### Assignment
Output all entries verbatim.

### Document layout analysis data
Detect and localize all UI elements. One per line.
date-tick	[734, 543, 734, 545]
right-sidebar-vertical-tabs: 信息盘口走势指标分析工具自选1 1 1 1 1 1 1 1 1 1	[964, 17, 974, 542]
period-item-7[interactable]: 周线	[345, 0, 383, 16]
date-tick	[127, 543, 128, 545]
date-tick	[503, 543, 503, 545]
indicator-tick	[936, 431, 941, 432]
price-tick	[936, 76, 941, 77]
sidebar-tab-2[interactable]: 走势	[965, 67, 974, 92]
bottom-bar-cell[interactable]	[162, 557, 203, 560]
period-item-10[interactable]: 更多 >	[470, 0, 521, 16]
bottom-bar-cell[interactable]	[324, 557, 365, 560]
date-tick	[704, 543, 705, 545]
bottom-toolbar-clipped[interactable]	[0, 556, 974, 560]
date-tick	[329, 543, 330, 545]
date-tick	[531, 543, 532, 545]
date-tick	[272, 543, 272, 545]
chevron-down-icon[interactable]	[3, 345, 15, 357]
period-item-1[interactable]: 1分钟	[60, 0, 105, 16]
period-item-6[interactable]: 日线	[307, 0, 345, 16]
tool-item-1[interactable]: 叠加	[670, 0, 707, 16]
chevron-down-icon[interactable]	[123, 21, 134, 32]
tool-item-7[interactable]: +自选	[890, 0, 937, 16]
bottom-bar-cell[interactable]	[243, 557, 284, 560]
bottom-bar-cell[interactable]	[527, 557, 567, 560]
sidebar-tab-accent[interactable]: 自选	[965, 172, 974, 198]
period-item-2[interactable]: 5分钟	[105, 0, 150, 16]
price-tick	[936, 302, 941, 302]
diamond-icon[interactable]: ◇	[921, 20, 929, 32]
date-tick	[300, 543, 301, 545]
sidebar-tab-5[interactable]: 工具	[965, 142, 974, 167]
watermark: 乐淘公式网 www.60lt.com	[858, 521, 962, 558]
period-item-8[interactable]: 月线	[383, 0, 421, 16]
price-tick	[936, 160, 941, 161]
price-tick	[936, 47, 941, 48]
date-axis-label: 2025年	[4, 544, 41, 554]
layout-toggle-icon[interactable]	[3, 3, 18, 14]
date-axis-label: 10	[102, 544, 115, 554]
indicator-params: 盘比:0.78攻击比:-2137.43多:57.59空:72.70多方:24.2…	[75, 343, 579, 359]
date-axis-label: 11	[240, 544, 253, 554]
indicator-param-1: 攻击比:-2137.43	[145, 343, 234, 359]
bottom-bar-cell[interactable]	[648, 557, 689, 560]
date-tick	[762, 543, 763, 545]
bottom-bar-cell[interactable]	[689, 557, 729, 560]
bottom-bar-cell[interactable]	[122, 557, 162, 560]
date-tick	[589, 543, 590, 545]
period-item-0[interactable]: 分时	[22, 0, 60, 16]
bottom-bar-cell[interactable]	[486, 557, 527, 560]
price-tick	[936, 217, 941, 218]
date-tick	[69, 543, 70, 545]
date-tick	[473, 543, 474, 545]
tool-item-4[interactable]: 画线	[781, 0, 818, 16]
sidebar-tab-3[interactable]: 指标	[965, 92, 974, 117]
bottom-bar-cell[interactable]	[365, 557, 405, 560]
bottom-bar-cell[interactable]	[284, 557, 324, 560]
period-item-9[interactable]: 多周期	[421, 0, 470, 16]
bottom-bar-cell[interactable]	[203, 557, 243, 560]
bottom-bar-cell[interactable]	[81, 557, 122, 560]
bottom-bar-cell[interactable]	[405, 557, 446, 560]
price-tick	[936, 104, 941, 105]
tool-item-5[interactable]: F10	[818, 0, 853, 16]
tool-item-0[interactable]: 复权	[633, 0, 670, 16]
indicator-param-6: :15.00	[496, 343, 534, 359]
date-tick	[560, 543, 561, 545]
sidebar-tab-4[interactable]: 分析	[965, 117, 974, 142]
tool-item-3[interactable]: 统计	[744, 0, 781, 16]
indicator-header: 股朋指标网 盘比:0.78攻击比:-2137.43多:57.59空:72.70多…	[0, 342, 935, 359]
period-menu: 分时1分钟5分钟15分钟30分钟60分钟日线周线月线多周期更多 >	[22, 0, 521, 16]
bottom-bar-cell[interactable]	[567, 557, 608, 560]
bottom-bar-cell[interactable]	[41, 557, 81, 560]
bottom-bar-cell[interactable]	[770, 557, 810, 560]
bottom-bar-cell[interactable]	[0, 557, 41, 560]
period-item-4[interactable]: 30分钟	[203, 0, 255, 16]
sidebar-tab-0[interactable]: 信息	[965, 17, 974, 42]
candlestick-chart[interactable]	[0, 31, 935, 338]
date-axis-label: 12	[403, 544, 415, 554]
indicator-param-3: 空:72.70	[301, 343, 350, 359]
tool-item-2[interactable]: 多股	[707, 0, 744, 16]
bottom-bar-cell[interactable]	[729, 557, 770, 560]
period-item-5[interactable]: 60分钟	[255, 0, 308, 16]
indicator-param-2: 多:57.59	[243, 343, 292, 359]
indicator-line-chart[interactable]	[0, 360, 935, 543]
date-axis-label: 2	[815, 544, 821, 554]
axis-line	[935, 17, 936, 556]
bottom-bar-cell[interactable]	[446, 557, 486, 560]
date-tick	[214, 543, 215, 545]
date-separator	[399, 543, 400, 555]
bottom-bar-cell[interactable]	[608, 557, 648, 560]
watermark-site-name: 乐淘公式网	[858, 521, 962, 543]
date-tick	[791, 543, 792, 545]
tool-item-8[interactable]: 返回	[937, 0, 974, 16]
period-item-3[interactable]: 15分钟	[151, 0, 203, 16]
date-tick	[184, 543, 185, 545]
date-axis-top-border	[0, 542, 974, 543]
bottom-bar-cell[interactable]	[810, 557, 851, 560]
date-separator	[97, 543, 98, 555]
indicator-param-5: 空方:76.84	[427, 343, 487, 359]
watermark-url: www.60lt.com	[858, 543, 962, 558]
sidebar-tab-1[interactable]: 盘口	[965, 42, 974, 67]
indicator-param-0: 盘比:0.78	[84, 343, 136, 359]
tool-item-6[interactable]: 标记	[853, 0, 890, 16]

### Solution
Detect and localize all UI elements. One per line.
date-tick	[734, 543, 734, 545]
right-sidebar-vertical-tabs: 信息盘口走势指标分析工具自选1 1 1 1 1 1 1 1 1 1	[964, 17, 974, 542]
period-item-7[interactable]: 周线	[345, 0, 383, 16]
date-tick	[127, 543, 128, 545]
date-tick	[503, 543, 503, 545]
indicator-tick	[936, 431, 941, 432]
price-tick	[936, 76, 941, 77]
sidebar-tab-2[interactable]: 走势	[965, 67, 974, 92]
bottom-bar-cell[interactable]	[162, 557, 203, 560]
period-item-10[interactable]: 更多 >	[470, 0, 521, 16]
bottom-bar-cell[interactable]	[324, 557, 365, 560]
date-tick	[704, 543, 705, 545]
bottom-toolbar-clipped[interactable]	[0, 556, 974, 560]
date-tick	[329, 543, 330, 545]
date-tick	[531, 543, 532, 545]
date-tick	[272, 543, 272, 545]
chevron-down-icon[interactable]	[3, 345, 15, 357]
period-item-1[interactable]: 1分钟	[60, 0, 105, 16]
period-item-6[interactable]: 日线	[307, 0, 345, 16]
tool-item-1[interactable]: 叠加	[670, 0, 707, 16]
chevron-down-icon[interactable]	[123, 21, 134, 32]
tool-item-7[interactable]: +自选	[890, 0, 937, 16]
bottom-bar-cell[interactable]	[243, 557, 284, 560]
bottom-bar-cell[interactable]	[527, 557, 567, 560]
sidebar-tab-accent[interactable]: 自选	[965, 172, 974, 198]
period-item-2[interactable]: 5分钟	[105, 0, 150, 16]
price-tick	[936, 302, 941, 302]
diamond-icon[interactable]: ◇	[921, 20, 929, 32]
date-tick	[300, 543, 301, 545]
sidebar-tab-5[interactable]: 工具	[965, 142, 974, 167]
watermark: 乐淘公式网 www.60lt.com	[858, 521, 962, 558]
period-item-8[interactable]: 月线	[383, 0, 421, 16]
price-tick	[936, 160, 941, 161]
price-tick	[936, 47, 941, 48]
date-axis-label: 2025年	[4, 544, 41, 554]
layout-toggle-icon[interactable]	[3, 3, 18, 14]
date-axis-label: 10	[102, 544, 115, 554]
indicator-params: 盘比:0.78攻击比:-2137.43多:57.59空:72.70多方:24.2…	[75, 343, 579, 359]
date-axis-label: 11	[240, 544, 253, 554]
indicator-param-1: 攻击比:-2137.43	[145, 343, 234, 359]
bottom-bar-cell[interactable]	[648, 557, 689, 560]
date-tick	[762, 543, 763, 545]
bottom-bar-cell[interactable]	[689, 557, 729, 560]
bottom-bar-cell[interactable]	[122, 557, 162, 560]
date-tick	[589, 543, 590, 545]
period-item-0[interactable]: 分时	[22, 0, 60, 16]
bottom-bar-cell[interactable]	[486, 557, 527, 560]
price-tick	[936, 217, 941, 218]
date-tick	[69, 543, 70, 545]
date-tick	[473, 543, 474, 545]
tool-item-4[interactable]: 画线	[781, 0, 818, 16]
sidebar-tab-3[interactable]: 指标	[965, 92, 974, 117]
bottom-bar-cell[interactable]	[365, 557, 405, 560]
bottom-bar-cell[interactable]	[284, 557, 324, 560]
period-item-9[interactable]: 多周期	[421, 0, 470, 16]
bottom-bar-cell[interactable]	[203, 557, 243, 560]
bottom-bar-cell[interactable]	[81, 557, 122, 560]
bottom-bar-cell[interactable]	[405, 557, 446, 560]
price-tick	[936, 104, 941, 105]
tool-item-5[interactable]: F10	[818, 0, 853, 16]
tool-item-0[interactable]: 复权	[633, 0, 670, 16]
indicator-param-6: :15.00	[496, 343, 534, 359]
date-tick	[560, 543, 561, 545]
sidebar-tab-4[interactable]: 分析	[965, 117, 974, 142]
tool-item-3[interactable]: 统计	[744, 0, 781, 16]
indicator-header: 股朋指标网 盘比:0.78攻击比:-2137.43多:57.59空:72.70多…	[0, 342, 935, 359]
period-menu: 分时1分钟5分钟15分钟30分钟60分钟日线周线月线多周期更多 >	[22, 0, 521, 16]
bottom-bar-cell[interactable]	[567, 557, 608, 560]
bottom-bar-cell[interactable]	[41, 557, 81, 560]
bottom-bar-cell[interactable]	[770, 557, 810, 560]
bottom-bar-cell[interactable]	[0, 557, 41, 560]
period-item-4[interactable]: 30分钟	[203, 0, 255, 16]
sidebar-tab-0[interactable]: 信息	[965, 17, 974, 42]
candlestick-chart[interactable]	[0, 31, 935, 338]
date-axis-label: 12	[403, 544, 415, 554]
indicator-param-3: 空:72.70	[301, 343, 350, 359]
tool-item-2[interactable]: 多股	[707, 0, 744, 16]
bottom-bar-cell[interactable]	[729, 557, 770, 560]
period-item-5[interactable]: 60分钟	[255, 0, 308, 16]
indicator-param-2: 多:57.59	[243, 343, 292, 359]
indicator-line-chart[interactable]	[0, 360, 935, 543]
date-axis-label: 2	[815, 544, 821, 554]
axis-line	[935, 17, 936, 556]
bottom-bar-cell[interactable]	[446, 557, 486, 560]
date-tick	[214, 543, 215, 545]
date-separator	[399, 543, 400, 555]
bottom-bar-cell[interactable]	[608, 557, 648, 560]
watermark-site-name: 乐淘公式网	[858, 521, 962, 543]
date-tick	[791, 543, 792, 545]
tool-item-8[interactable]: 返回	[937, 0, 974, 16]
period-item-3[interactable]: 15分钟	[151, 0, 203, 16]
date-tick	[184, 543, 185, 545]
date-axis-top-border	[0, 542, 974, 543]
bottom-bar-cell[interactable]	[810, 557, 851, 560]
date-separator	[97, 543, 98, 555]
indicator-param-5: 空方:76.84	[427, 343, 487, 359]
watermark-url: www.60lt.com	[858, 543, 962, 558]
sidebar-tab-1[interactable]: 盘口	[965, 42, 974, 67]
indicator-param-0: 盘比:0.78	[84, 343, 136, 359]
tool-item-6[interactable]: 标记	[853, 0, 890, 16]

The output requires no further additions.